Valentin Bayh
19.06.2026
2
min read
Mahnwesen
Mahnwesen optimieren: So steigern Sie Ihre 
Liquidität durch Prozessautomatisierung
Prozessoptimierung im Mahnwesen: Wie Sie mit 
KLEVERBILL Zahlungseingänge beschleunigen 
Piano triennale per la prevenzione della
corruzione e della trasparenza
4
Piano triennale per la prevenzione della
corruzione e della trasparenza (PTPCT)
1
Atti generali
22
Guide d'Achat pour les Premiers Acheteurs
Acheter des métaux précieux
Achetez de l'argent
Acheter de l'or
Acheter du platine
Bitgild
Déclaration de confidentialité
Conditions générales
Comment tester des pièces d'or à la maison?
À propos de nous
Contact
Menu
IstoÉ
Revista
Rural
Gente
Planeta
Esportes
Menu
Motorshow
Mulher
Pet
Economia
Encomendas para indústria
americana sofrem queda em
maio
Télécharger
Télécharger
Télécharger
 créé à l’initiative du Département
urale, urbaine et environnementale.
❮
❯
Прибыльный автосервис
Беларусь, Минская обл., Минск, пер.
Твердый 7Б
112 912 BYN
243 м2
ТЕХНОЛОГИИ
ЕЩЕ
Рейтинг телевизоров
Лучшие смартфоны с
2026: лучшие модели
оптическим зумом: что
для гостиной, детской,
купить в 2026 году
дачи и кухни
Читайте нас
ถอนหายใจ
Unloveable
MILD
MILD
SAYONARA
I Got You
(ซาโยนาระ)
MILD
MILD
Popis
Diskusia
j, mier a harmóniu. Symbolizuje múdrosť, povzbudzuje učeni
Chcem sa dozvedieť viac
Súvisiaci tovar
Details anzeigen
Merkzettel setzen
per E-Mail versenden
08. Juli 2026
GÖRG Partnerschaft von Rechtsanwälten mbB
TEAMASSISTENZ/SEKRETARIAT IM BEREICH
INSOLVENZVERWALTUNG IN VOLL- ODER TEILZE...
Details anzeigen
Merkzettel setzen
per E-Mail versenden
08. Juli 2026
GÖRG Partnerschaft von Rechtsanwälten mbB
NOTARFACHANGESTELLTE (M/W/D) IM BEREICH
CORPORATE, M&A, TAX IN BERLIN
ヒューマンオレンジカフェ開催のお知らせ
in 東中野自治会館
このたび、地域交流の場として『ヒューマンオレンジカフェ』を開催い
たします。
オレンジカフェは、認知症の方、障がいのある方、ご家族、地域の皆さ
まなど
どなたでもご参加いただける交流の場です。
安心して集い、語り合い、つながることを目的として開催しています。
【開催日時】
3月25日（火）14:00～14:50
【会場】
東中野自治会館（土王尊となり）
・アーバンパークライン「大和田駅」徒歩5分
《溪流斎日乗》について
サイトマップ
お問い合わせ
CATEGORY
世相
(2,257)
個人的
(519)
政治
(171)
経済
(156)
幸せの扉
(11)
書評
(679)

☆ ☆ ☆ ☆ ☆

- [What you should do]
Whichever lines of the data include the word "trasparenza", pull them out.

- [Result]
corruzione e della trasparenza
corruzione e della trasparenza (PTPCT)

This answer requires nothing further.